**Speaker**: Guy Van den Broeck, UCLA, USA

**Title**: Open-World Probabilistic Databases

**Date**: 21st September

**Abstract**: Large-scale probabilistic knowledge bases are becoming increasingly important in academia and industry alike. They are constantly extended with new data, powered by modern information extraction tools that associate probabilities with database tuples. In this paper, we revisit the semantics underlying such systems. In particular, the closed-world assumption of probabilistic databases, that facts not in the database have probability zero, clearly conflicts with their everyday use.

To fix this discrepancy, we propose an open-world probabilistic databases semantics, which relaxes the probability of open facts to intervals. While still assuming a finite domain, this semantics can provide meaningful answers when some probabilities are not precisely known. For this open-world setting, we propose an efficient evaluation algorithm for unions of conjunctive queries. Our open-world algorithm incurs no overhead compared to closed-world reasoning and runs in time linear in the database size for tractable queries. All other queries are #P-hard, implying a data complexity dichotomy between linear time and #P. For queries involving negation, however, open-world reasoning can become NP-, or even NP^PP-complete. Finally, we discuss limitations and additional knowledge-representation layers that can further strengthen open-world reasoning about big uncertain data.

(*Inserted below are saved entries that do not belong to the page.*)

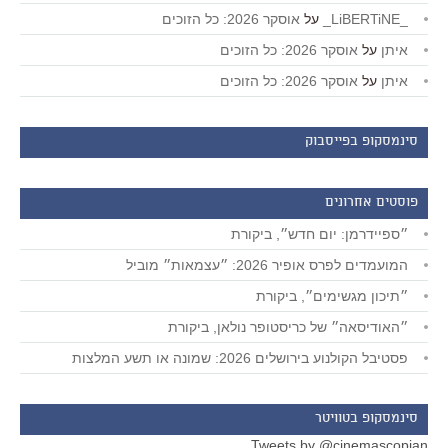
_LiBERTiNE_
על
אוסקר 2026: כל הזוכים
איתן
על
אוסקר 2026: כל הזוכים
איתן
על
אוסקר 2026: כל הזוכים
סינמסקופ בפייסבוק
פוסטים אחרונים
״ספיידרמן: יום חדש״, ביקורת
המועמדים לפרס אופיר 2026: ״עצמאות״ מוביל
״תיכון מגשימים״, ביקורת
״האודיסאה״ של כריסטופר נולאן, ביקורת
פסטיבל הקולנוע בירושלים 2026: שמונה או תשע המלצות
סינמסקופ בטוויטר
Tweets by @cinemascopian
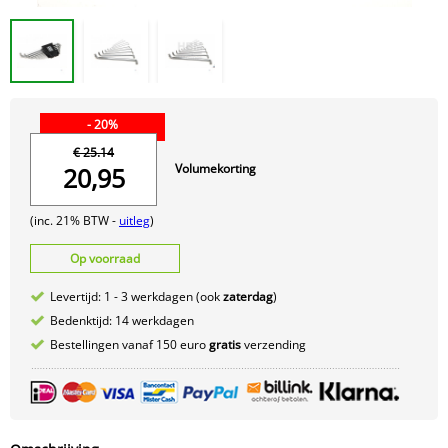
- 20%
€ 25.14
Volumekorting
20,95
(inc. 21% BTW -
uitleg
)
Op voorraad
Levertijd: 1 - 3 werkdagen (ook
zaterdag
)
Bedenktijd: 14 werkdagen
Bestellingen vanaf 150 euro
gratis
verzending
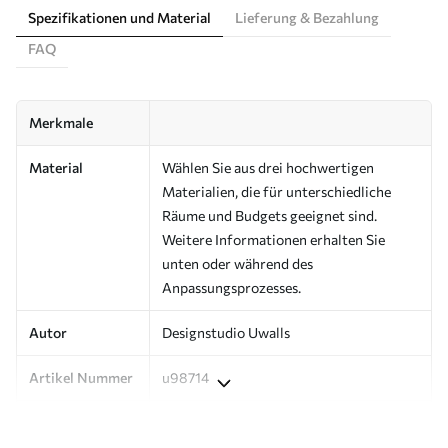
Spezifikationen und Material
Lieferung & Bezahlung
FAQ
Merkmale
Material
Wählen Sie aus drei hochwertigen
Materialien, die für unterschiedliche
Räume und Budgets geeignet sind.
Weitere Informationen erhalten Sie
unten oder während des
Anpassungsprozesses.
Autor
Designstudio Uwalls
Artikel Nummer
u98714
Produktion
Auf Bestellung gedruckt und in Rollen
bis zu 50 cm Breite geliefert.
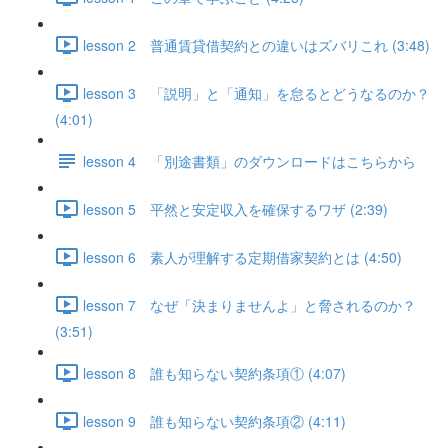
lesson 2 普通賃貸借契約との違いはズバリこれ (3:48)
lesson 3 「説明」と「通知」を怠るとどうなるのか？
(4:01)
lesson 4 「別途書類」のダウンロードはこちらから
lesson 5 平然と安定収入を確保するワザ (2:39)
lesson 6 素人が理解する定期借家契約とは (4:50)
lesson 7 なぜ「決まりませんよ」と脅されるのか？
(3:51)
lesson 8 誰も知らない契約条項① (4:07)
lesson 9 誰も知らない契約条項② (4:11)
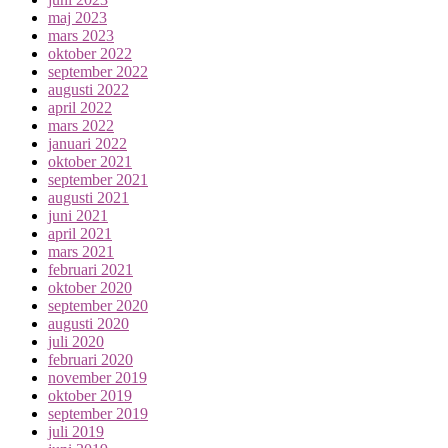
maj 2023
mars 2023
oktober 2022
september 2022
augusti 2022
april 2022
mars 2022
januari 2022
oktober 2021
september 2021
augusti 2021
juni 2021
april 2021
mars 2021
februari 2021
oktober 2020
september 2020
augusti 2020
juli 2020
februari 2020
november 2019
oktober 2019
september 2019
juli 2019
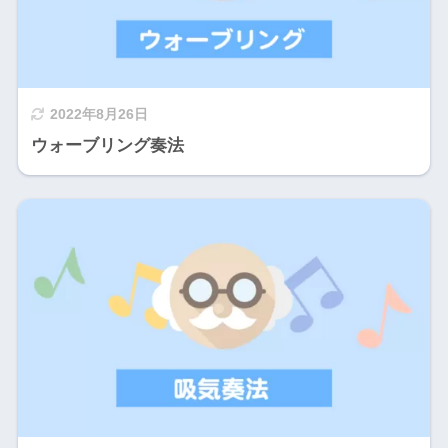
2022年8月26日
ウォーブリング奏法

**Speaker:**Jonathan Lawry, University of Bristol, UK

**Title:**Blurred Boundaries, Borderline Cases and the Utility of Vagueness

**Date**: 22nd September

**Abstract**: Vagueness is ubiquitous in natural language, but it is unclear exactly what role it plays in communication. In this talk I will consider possible ways in which vagueness can be useful, not only in natural language, but also as an integral part of formal knowledge representation in artificial intelligence. Vagueness is a multifaceted phenomenon and different aspects are likely to be useful in different ways. I will specifically consider the utility of blurred boundaries where there is uncertainty about the exact location of the boundary between a category and its complement, and of borderline cases which neither belong absolutely to a category nor to its complement. I will describe an integrated approach to modelling both blurred boundaries and borderline cases based on a combination of probability and three-valued logic. I will briefly outline the properties of this model and then use it to explore how vagueness can be useful in the areas of natural language generation, consensus building in multi-agent systems, distributed decision making, and signal aggregation in multi-sender channels.

**EurAI (formerly ECCAI) Talk**

**Speaker**: Eyke Hüllermeier, Universität Paderborn, Germany

**Title**: Large-scale machine learning: Sparse probability estimation for extreme classification

**Date**: 23rd September

**Abstract**: Machine learning is nowadays applied to massive data sets of considerable size, including potentially unbounded streams of data. Under such conditions, the scalability of learning algorithms is of major concern, calling for an effective data management and the use of appropriate data structures for time- and space-efficient implementations. Starting with a brief introduction to large-scale machine learning and the discussion of some general issues in this field, the talk will focus on the problem of extreme multi-label classification, i.e., multi-label classification with extremely large label spaces. In this context, the choice of appropriate loss functions is specifically important, because loss functions commonly used in standard classification are no longer meaningful. Here, a motivation is given for the so-called F-measure, and a learning algorithm tailored for maximizing performance in terms of this measure is proposed. A key feature of this algorithm is the use of sparse probability estimates of labels given instances, that is, probability estimates restricted to the most probable labels. Thanks to this approach, the algorithm is applicable to problems with extremely many labels.